**RECORDS SHOWN:**
⟨

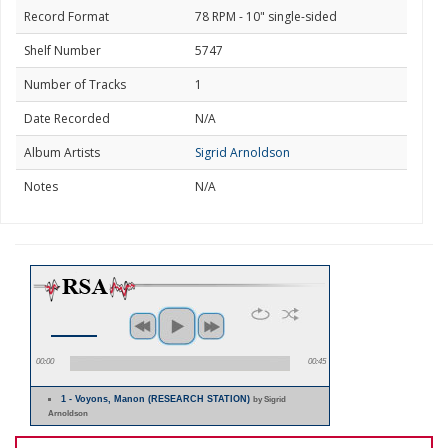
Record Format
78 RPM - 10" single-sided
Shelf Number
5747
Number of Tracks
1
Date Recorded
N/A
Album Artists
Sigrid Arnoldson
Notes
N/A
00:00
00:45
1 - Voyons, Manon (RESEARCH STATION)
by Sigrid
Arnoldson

⟩
⟨

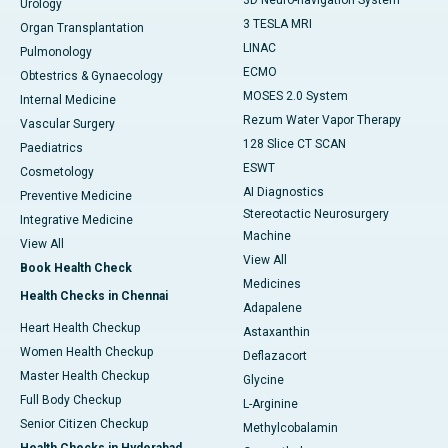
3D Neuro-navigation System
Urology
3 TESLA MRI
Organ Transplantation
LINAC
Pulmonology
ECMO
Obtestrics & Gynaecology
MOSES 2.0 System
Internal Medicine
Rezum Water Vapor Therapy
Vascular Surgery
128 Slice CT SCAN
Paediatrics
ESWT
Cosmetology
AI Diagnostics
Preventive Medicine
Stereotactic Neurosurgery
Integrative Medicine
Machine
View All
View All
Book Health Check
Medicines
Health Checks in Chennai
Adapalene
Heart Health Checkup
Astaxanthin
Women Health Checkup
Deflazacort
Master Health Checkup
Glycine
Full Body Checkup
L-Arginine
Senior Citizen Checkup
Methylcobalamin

⟩
⟨

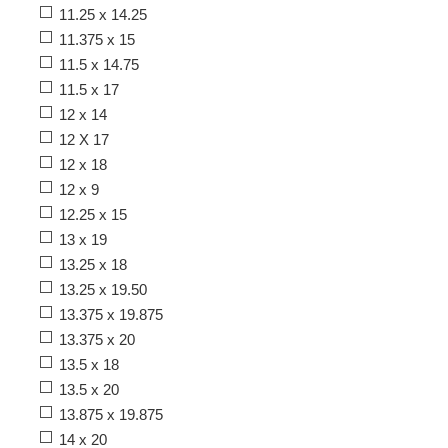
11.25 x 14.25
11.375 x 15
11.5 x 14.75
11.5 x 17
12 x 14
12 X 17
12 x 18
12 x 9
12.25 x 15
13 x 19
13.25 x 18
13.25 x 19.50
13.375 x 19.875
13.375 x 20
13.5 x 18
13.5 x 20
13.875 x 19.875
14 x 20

⟩

**DIRECTIONS FOR THIS TASK:** Above are the records; print exactly the lines from the line with "Organ Transplantation" to the line with "Methylcobalamin", including both, and nothing else.

**OUTPUT OF THE EXERCISE:**
Organ Transplantation
LINAC
Pulmonology
ECMO
Obtestrics & Gynaecology
MOSES 2.0 System
Internal Medicine
Rezum Water Vapor Therapy
Vascular Surgery
128 Slice CT SCAN
Paediatrics
ESWT
Cosmetology
AI Diagnostics
Preventive Medicine
Stereotactic Neurosurgery
Integrative Medicine
Machine
View All
View All
Book Health Check
Medicines
Health Checks in Chennai
Adapalene
Heart Health Checkup
Astaxanthin
Women Health Checkup
Deflazacort
Master Health Checkup
Glycine
Full Body Checkup
L-Arginine
Senior Citizen Checkup
Methylcobalamin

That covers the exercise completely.